The other issue a friend of mine had was with using a printer…granted he was trying to use a $20k multipurpose 200k page/day Canon network printer, by directly connecting to it with a usb cable. It does work in Windows, and from what I have read should work under Linux…but there is just something we are missing in debugging that problem.

With my boot up, I had network, bluetooth, sound, and full resolution video right from the start. I was content with this, so I started with a resize of my WinXP partition. This is actually in the Installer on the Desktop, but I wanted to make sure the resize wouldn’t trash the Windows partition, so I did it manually before installing.

I resized the 100gb NTFS parition using QTParted (gParted in Ubuntu), to 60gb. Clicked Apply Changes, and away it went. Less than a minute later it was done, so I rebooted to verify Windows was still there. It was, and after it running CHKDSK since the size changed, it rebooted again, and was perfectly fine.

Content with that, I installed Kubuntu, which surprisingly took only about 15 minutes.

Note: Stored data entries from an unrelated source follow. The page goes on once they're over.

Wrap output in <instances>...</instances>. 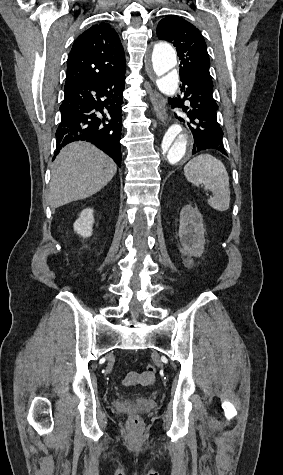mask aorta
Segmentation results:
<instances>
[{
	"instance_id": "1",
	"label": "aorta",
	"mask_w": 283,
	"mask_h": 475,
	"mask_svg": "<svg viewBox=\"0 0 283 475\" xmlns=\"http://www.w3.org/2000/svg\"><path fill=\"white\" fill-rule=\"evenodd\" d=\"M148 65L158 77L159 90L174 96L178 89V74L172 72L177 64L174 48L165 42L154 45ZM193 138L190 132L181 124L174 123L166 131L160 142L158 155L162 166H174L186 160L192 151Z\"/></svg>"
}]
</instances>
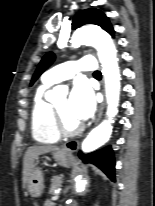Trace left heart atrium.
Listing matches in <instances>:
<instances>
[{"mask_svg":"<svg viewBox=\"0 0 155 206\" xmlns=\"http://www.w3.org/2000/svg\"><path fill=\"white\" fill-rule=\"evenodd\" d=\"M95 107L93 92L85 81H77L68 99L71 116L81 122L88 119Z\"/></svg>","mask_w":155,"mask_h":206,"instance_id":"left-heart-atrium-1","label":"left heart atrium"}]
</instances>
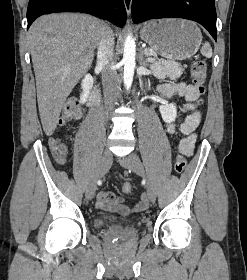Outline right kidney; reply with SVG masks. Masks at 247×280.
Segmentation results:
<instances>
[{"instance_id":"right-kidney-1","label":"right kidney","mask_w":247,"mask_h":280,"mask_svg":"<svg viewBox=\"0 0 247 280\" xmlns=\"http://www.w3.org/2000/svg\"><path fill=\"white\" fill-rule=\"evenodd\" d=\"M82 89H83V92L82 94L80 95V100H81V103H85L89 94H90V90L93 86V79L91 78V76L89 74L85 75L84 79L82 80Z\"/></svg>"}]
</instances>
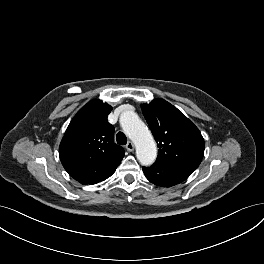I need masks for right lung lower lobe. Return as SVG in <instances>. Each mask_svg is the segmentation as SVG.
I'll return each mask as SVG.
<instances>
[{
	"instance_id": "98d812e1",
	"label": "right lung lower lobe",
	"mask_w": 264,
	"mask_h": 264,
	"mask_svg": "<svg viewBox=\"0 0 264 264\" xmlns=\"http://www.w3.org/2000/svg\"><path fill=\"white\" fill-rule=\"evenodd\" d=\"M116 170V169H115ZM114 170V171H115ZM114 171H112L110 174H108L105 178H103V179H101L100 181H103V180H105L106 178H108L109 176H111L113 173H114ZM97 183V182H96Z\"/></svg>"
}]
</instances>
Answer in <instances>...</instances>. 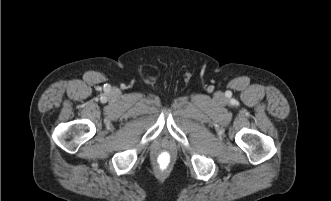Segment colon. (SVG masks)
I'll list each match as a JSON object with an SVG mask.
<instances>
[{
  "instance_id": "1",
  "label": "colon",
  "mask_w": 331,
  "mask_h": 201,
  "mask_svg": "<svg viewBox=\"0 0 331 201\" xmlns=\"http://www.w3.org/2000/svg\"><path fill=\"white\" fill-rule=\"evenodd\" d=\"M154 162L158 170L166 172L173 167L174 159L168 150L163 149L157 153Z\"/></svg>"
}]
</instances>
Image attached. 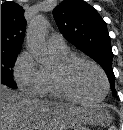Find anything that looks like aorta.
<instances>
[{
	"label": "aorta",
	"mask_w": 123,
	"mask_h": 130,
	"mask_svg": "<svg viewBox=\"0 0 123 130\" xmlns=\"http://www.w3.org/2000/svg\"><path fill=\"white\" fill-rule=\"evenodd\" d=\"M48 29V22L43 15H38L31 22L26 33V44L28 49L35 56L36 60L44 66L52 64V57L46 46L45 36Z\"/></svg>",
	"instance_id": "obj_1"
}]
</instances>
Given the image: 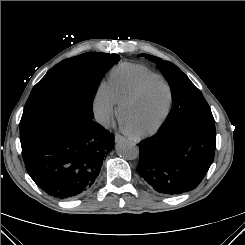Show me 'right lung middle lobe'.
<instances>
[{
  "label": "right lung middle lobe",
  "mask_w": 245,
  "mask_h": 245,
  "mask_svg": "<svg viewBox=\"0 0 245 245\" xmlns=\"http://www.w3.org/2000/svg\"><path fill=\"white\" fill-rule=\"evenodd\" d=\"M120 60L117 54L88 52L65 59L34 86L20 121L24 143L62 123L91 120L102 76Z\"/></svg>",
  "instance_id": "obj_1"
}]
</instances>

Now all that is need is some broadband access, and I can install all the applications that I use on a regular basis. Sadly, by default Firefox is not installed (because it has Konqueror), OpenOffice is there, but many other apps I use aren’t. But then how much can they really put on a CD? Well actually, enough to get you up and running, with web tools, an OfficeSuite, CD/DVD burning, multimedia apps, etc…I guess I am just picky.